An AWK program that 'dequotes' CSV fields for various defined/configured record types.
Configuration of record types and the fields that are to be dequoted is placed
in the dequote-config
file, and should be a pair of values in the format
record_type=comma separated field indexes
. For example:
# TYPE_1 records to dequote second and fourth fields.
TYPE_1=2,4
# TYPE_2 records to dequote third, fourth and fifth fields.
TYPE_2=3,4,5
The configuration file should be the first file in the list to process.
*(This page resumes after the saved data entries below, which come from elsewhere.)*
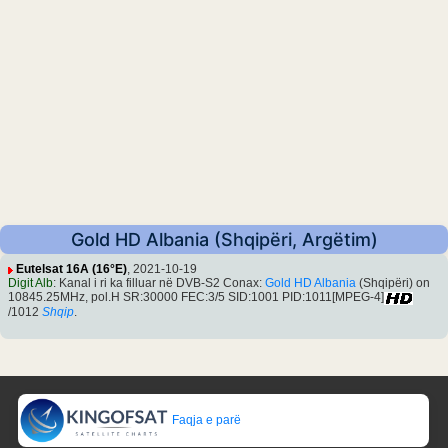
Gold HD Albania (Shqipëri, Argëtim)
Eutelsat 16A (16°E)
, 2021-10-19
Digit Alb
: Kanal i ri ka filluar në DVB-S2 Conax:
Gold HD Albania
(Shqipëri) on
10845.25MHz, pol.H SR:30000 FEC:3/5 SID:1001 PID:1011[MPEG-4]
/1012
Shqip
.
Faqja e parë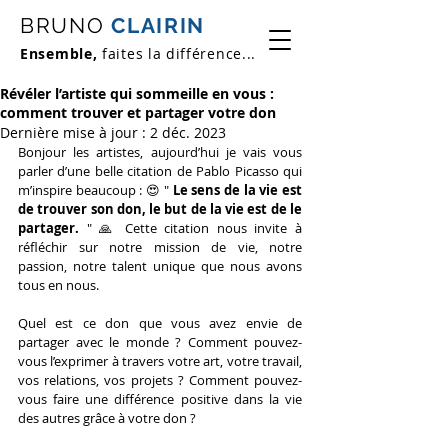
BRUNO
CLAIRIN
Ensemble,
faites la différence...
Révéler l’artiste qui sommeille en vous :
comment trouver et partager votre don
Dernière mise à jour :
2 déc. 2023
Bonjour les artistes, aujourd’hui je vais vous 
parler d’une belle citation de Pablo Picasso qui 
m’inspire beaucoup : 
😍 " 
Le sens de la vie est 
de trouver son don, le but de la vie est de le 
partager.
 " 🙏 Cette citation nous invite à 
réfléchir sur notre mission de vie, notre 
passion, notre talent unique que nous avons 
tous en nous. 
Quel est ce don que vous avez envie de 
partager avec le monde ? Comment pouvez-
vous l’exprimer à travers votre art, votre travail, 
vos relations, vos projets ? Comment pouvez-
vous faire une différence positive dans la vie 
des autres grâce à votre don ?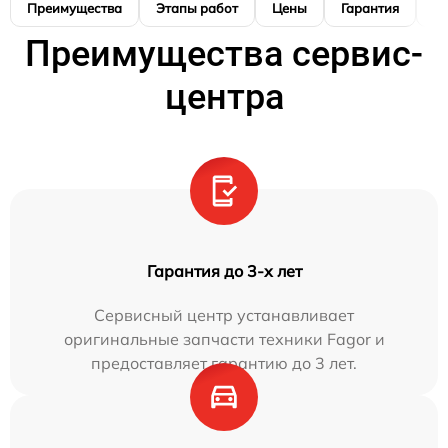
Преимущества
Этапы работ
Цены
Гарантия
М
Преимущества сервис-
центра
Гарантия до 3-х лет
Сервисный центр устанавливает
оригинальные запчасти техники Fagor и
предоставляет гарантию до 3 лет.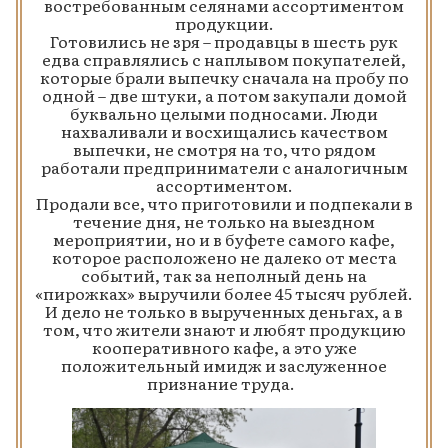
востребованным селянами ассортиментом
продукции.
Готовились не зря – продавцы в шесть рук
едва справлялись с наплывом покупателей,
которые брали выпечку сначала на пробу по
одной – две штуки, а потом закупали домой
буквально целыми подносами. Люди
нахваливали и восхищались качеством
выпечки, не смотря на то, что рядом
работали предприниматели с аналогичным
ассортиментом.
Продали все, что приготовили и подпекали в
течение дня, не только на выездном
мероприятии, но и в буфете самого кафе,
которое расположено не далеко от места
событий, так за неполный день на
«пирожках» выручили более 45 тысяч рублей.
И дело не только в вырученных деньгах, а в
том, что жители знают и любят продукцию
кооперативного кафе, а это уже
положительный имидж и заслуженное
признание труда.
The program accepts a single, optional, argument RECORD_TYPE_INDEX
which
should be the numerical index of which input file field the record type
identifier can be found. If not supplied it defaults to the first field.
Usage:
awk -v RECORD_TYPE_INDEX=1 -f dequote.awk dequote-config test_data.csv
Where the dequote-config
content is as the example above and the
test_data.csv
file contains:
"TYPE_1","a","b","c","d","e"
"TYPE_2","f","g","h","i","j"
"TYPE_1","\"k\"","l","m","n","o"
"TYPE_3","k","l","m","n","o
The result is:
"TYPE_1",a,"b",c,"d","e"
"TYPE_2","f",g,h,i,"j"
"TYPE_1",\"k\","l",m,"n","o"
"TYPE_3","k","l","m","n","o"
For more information, both dequote-config
and dequote.awk
are commented.